Sitting on Cannery Row

In 1998 I lived in Northern California, right in the belly of Silicon Valley. I worked at a typical start up, based in an old house without heat or air conditioning. The biggest perk was the kidney shaped pool that was about twelve feet from me out the drafty french doors beside my desk.

I’d moved to California on a whim, a spur of the moment decision after a late night (early morning?) phone call with a friend who had already made the move. Three weeks later I had my tiny convertible loaded up, had sold everything that wouldn’t fit in it or that I couldn’t haul up to Oklahoma from Dallas to store in my sister’s garage, and made the drive west.

It was the second time I’d ever been in California and the first time I’d ever been north of Los Angeles.

Living in the bay area is, as they say, something everyone should do once. But make sure you have some money stashed away. It ain’t cheap.

I was making nothing, especially after rent and car payment. Weekends were mainly made up of filling my gas tank (gas was cheaper then, thankfully), putting the top down and driving up and down the Pacific Coast Highway, Highway 1.

It was those weekends I fell in love with the Pacific, with Monterey and with John Steinbeck.

With no money to my name I would check books out of the library and sit on a beach and read.

I ready Cannery Row sitting on Cannery Row. I’d walk around and try to line the story up with the historic road which barely resembled the one in the story.

That year in California brought back my love of reading and reminded me that I love writing as well. I wrote a short story during those months, emailing it back and forth to my Dad for edits and reviews, that I eventually submitted to the John Steinbeck Short Story Competition. My dreams of becoming a published author so easily were dashed quickly.

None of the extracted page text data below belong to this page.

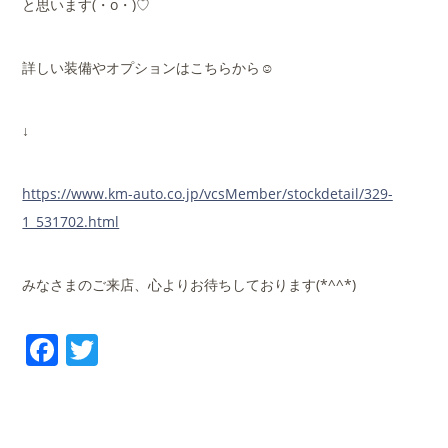
と思います(・o・)♡
詳しい装備やオプションはこちらから☺
↓
https://www.km-auto.co.jp/vcsMember/stockdetail/329-
1_531702.html
みなさまのご来店、心よりお待ちしております(*^^*)
Facebook
Twitter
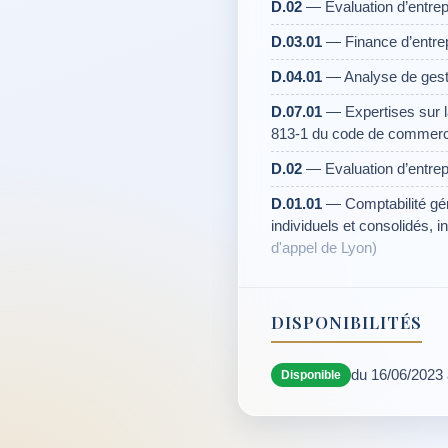
D.02
— Evaluation d’entrepr
D.03.01
— Finance d’entre
D.04.01
— Analyse de gest
D.07.01
— Expertises sur la 
813-1 du code de commerce
D.02
— Evaluation d’entrepr
D.01.01
— Comptabilité gén
individuels et consolidés, i
d'appel de Lyon)
DISPONIBILITÉS
du 16/06/2023
Disponible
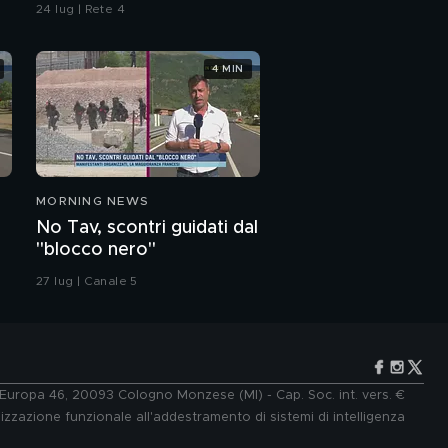
contaminazione sulle
24 lug | Rete 4
unghie?
4 MIN
MORNING NEWS
No Tav, scontri guidati dal
"blocco nero"
27 lug | Canale 5
e Europa 46, 20093 Cologno Monzese (MI) - Cap. Soc. int. vers. €
lizzazione funzionale all'addestramento di sistemi di intelligenza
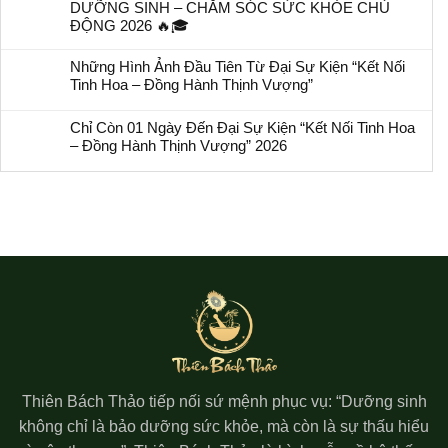
DƯỠNG SINH – CHĂM SÓC SỨC KHỎE CHỦ
ĐỘNG 2026 🔥🎓
Những Hình Ảnh Đầu Tiên Từ Đại Sự Kiện “Kết Nối
Tinh Hoa – Đồng Hành Thịnh Vượng”
Chỉ Còn 01 Ngày Đến Đại Sự Kiện “Kết Nối Tinh Hoa
– Đồng Hành Thịnh Vượng” 2026
Thiên Bách Thảo tiếp nối sứ mệnh phục vụ: “Dưỡng sinh
không chỉ là bảo dưỡng sức khỏe, mà còn là sự thấu hiểu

An author from Hawaii with several published books won the award.

But I had written my first complete short story since college, and in my opinion, my best one. It’s been more than fifteen years since then and I still pull it out and read it when I need inspiration. I figure if I could write those 7,000 words and be happy with it, why not 50,000 words?

If only the next chapter of my book would write as easily as this blog post.